As we turned towards Crystal City it was windy and my pace continued to suffer. By mile 22 I had drifted to 7:47. Still, I was below 8:00 and as long as I could hold out I would meet my goal of a sub-3:30. In fact, after Crystal city I increased my pace so I was running sub 7:45 As we headed towards the finish line we passed the Pentagon and then at mile 24.5 it happened – my left hamstring cramped up. One minute it was fine, the next it was completely stiff and I couldn’t move. I stopped so suddenly the fellow behind me almost ran into me.
In all my years of competing I’ve never had anything like that happen before. I tried to run but the leg would not bend at the knee due to the cramp. I bent over and gave it a stretch and then forced it to move. Not good. I walked for about 30 meters and that worked out the knot I could feel, but it was still stiff as ever. With the clock ticking I had to get going so I began to run again. It was not pleasant for the first 2-3 minutes and then it went from being a sharp pain to a moderate ache. I can work with that.

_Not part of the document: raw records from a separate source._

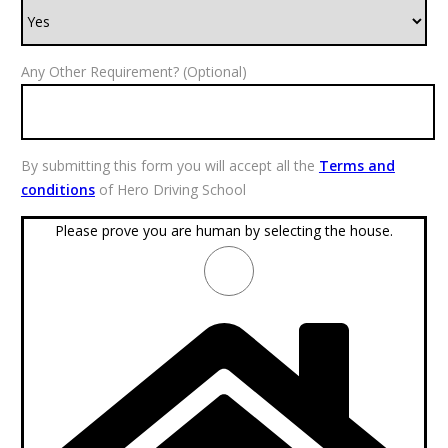
Any Other Requirement? (Optional)
By submitting this form you will accept all the
Terms and
conditions
of Hero Driving School
Please prove you are human by selecting the
house
.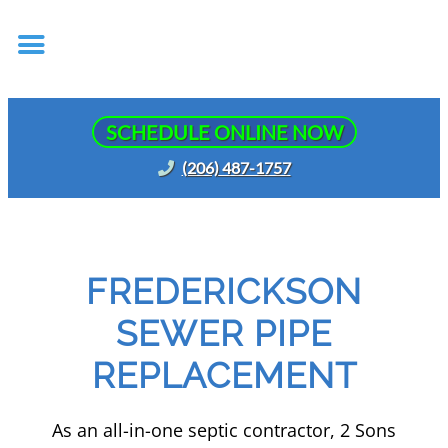
SCHEDULE ONLINE NOW
(206) 487-1757
FREDERICKSON
SEWER PIPE
REPLACEMENT
As an all-in-one septic contractor, 2 Sons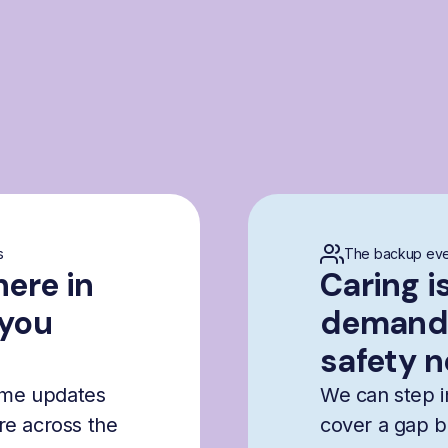
s
The backup eve
here in
Caring i
 you
demandi
safety n
time updates
We can step i
are across the
cover a gap b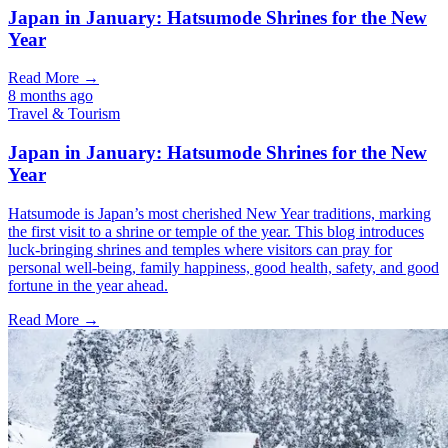
Japan in January: Hatsumode Shrines for the New
Year
Read More →
8 months ago
Travel & Tourism
Japan in January: Hatsumode Shrines for the New
Year
Hatsumode is Japan’s most cherished New Year traditions, marking
the first visit to a shrine or temple of the year. This blog introduces
luck-bringing shrines and temples where visitors can pray for
personal well-being, family happiness, good health, safety, and good
fortune in the year ahead.
Read More →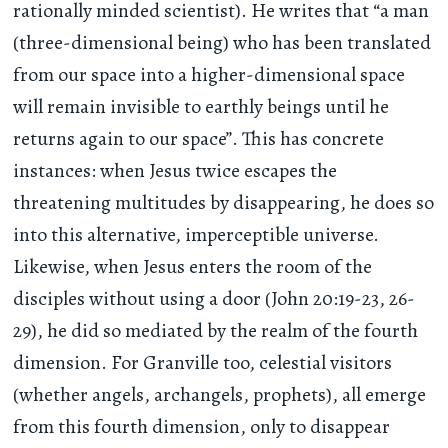
rationally minded scientist). He writes that “a man
(three-dimensional being) who has been translated
from our space into a higher-dimensional space
will remain invisible to earthly beings until he
returns again to our space”. This has concrete
instances: when Jesus twice escapes the
threatening multitudes by disappearing, he does so
into this alternative, imperceptible universe.
Likewise, when Jesus enters the room of the
disciples without using a door (John 20:19-23, 26-
29), he did so mediated by the realm of the fourth
dimension. For Granville too, celestial visitors
(whether angels, archangels, prophets), all emerge
from this fourth dimension, only to disappear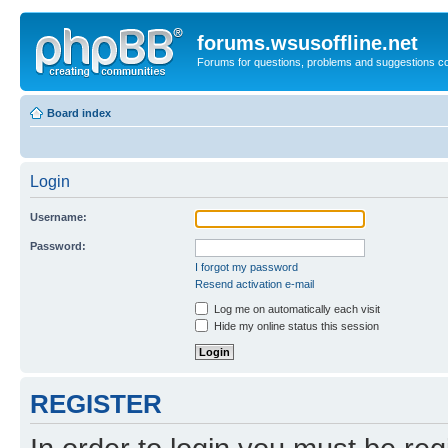
forums.wsusoffline.net
Forums for questions, problems and suggestions c
Board index
Login
Username:
Password:
I forgot my password
Resend activation e-mail
Log me on automatically each visit
Hide my online status this session
REGISTER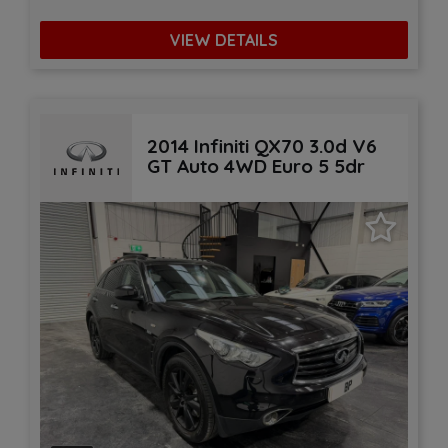
VIEW DETAILS
2014 Infiniti QX70 3.0d V6
GT Auto 4WD Euro 5 5dr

I was able to run at about 9 minute pace and then after a while was able to manage 8:30. That was fine as it would still let me meet my goal. I passed one woman who was throwing up at the side of the road. At least I wasn’t that bad.

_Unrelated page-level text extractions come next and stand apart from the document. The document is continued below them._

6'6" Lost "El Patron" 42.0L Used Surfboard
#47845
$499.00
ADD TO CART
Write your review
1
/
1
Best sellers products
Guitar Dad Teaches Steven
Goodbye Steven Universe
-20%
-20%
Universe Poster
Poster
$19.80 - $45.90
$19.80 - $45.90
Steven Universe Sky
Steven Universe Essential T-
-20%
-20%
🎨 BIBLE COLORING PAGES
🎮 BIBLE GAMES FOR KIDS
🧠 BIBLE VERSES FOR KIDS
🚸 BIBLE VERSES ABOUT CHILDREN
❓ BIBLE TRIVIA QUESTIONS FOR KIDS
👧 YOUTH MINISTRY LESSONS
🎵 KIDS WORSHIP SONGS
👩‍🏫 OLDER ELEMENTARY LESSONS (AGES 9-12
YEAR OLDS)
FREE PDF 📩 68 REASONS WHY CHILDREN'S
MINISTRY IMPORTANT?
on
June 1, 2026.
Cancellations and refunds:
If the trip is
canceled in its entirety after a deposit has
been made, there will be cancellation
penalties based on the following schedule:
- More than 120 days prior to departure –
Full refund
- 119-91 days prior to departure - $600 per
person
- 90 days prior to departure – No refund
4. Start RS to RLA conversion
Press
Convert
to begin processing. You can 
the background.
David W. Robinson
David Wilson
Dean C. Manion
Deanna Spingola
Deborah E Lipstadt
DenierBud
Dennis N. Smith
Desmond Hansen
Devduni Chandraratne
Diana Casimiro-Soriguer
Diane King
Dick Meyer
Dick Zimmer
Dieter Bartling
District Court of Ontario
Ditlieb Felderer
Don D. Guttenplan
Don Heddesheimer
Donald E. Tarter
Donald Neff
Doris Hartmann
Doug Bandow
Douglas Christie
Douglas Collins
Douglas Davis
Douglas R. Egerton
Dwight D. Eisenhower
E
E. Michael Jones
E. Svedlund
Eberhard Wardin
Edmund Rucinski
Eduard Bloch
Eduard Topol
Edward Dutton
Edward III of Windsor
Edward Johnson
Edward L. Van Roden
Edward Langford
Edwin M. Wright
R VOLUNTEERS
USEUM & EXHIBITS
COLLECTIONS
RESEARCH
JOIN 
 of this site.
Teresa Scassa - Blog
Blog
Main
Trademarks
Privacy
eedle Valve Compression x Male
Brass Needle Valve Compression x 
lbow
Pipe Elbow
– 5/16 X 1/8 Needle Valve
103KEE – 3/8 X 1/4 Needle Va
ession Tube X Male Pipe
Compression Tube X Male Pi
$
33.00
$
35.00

As I headed towards the finish the crowds thickened again and that provided the added incentive. I saw that I had about 7 minutes to finish as I ran up the hill towards Roslyn again. Then it was another turn around and a downhill run towards the finish. Gravity is your friend. Lean forward. Increase turnover. You are almost there. The crowds were great and cheered us on as we turned right and ran up the hill towards the finish. I made it across the line in 3:26:51 for a final pace of 7:53. It was close but I had made it. Boston here I come.
The picture below (from www.runpix.com) is a birds eye view of my finishing. They also give the other fancy graphics.
I stopped after the finish line and my asthma kicked in. I got my inhaler out of the hydration pack and had three hits while some concerned Marines looked on. It isn’t a pretty sight with my coughing and gasping. I then picked up my finisher’s medal and got my finisher’s photo taken. Although my legs were sore, I felt really good as I had achieved my goal.
After grabbing a couple of fruit juices to rehydrate I called Lis. She had been following the race via e-mail updates (the wonders of modern technology) so knew I was on pace for my 3:30 finish. We arranged to meet at the Key Bridge Marriott Hotel. I got to my bicycle and cycled down to Roslyn where I found the UPS truck and retrieved my gear. There were so many people around it was a challenge but eventually I made it through and got to the hotel where I met Lis. She had kindly brought me two chocolate milks—an excellent recovery drink—and we then cycled home. VERY slowly.
So ended the MCM. An excellent day with my goal time met. The only downside was the very sore hamstring—which I’m sure will trouble me for a while—and the fact that I somehow lost my trusty Garmin 305. But it was worth it.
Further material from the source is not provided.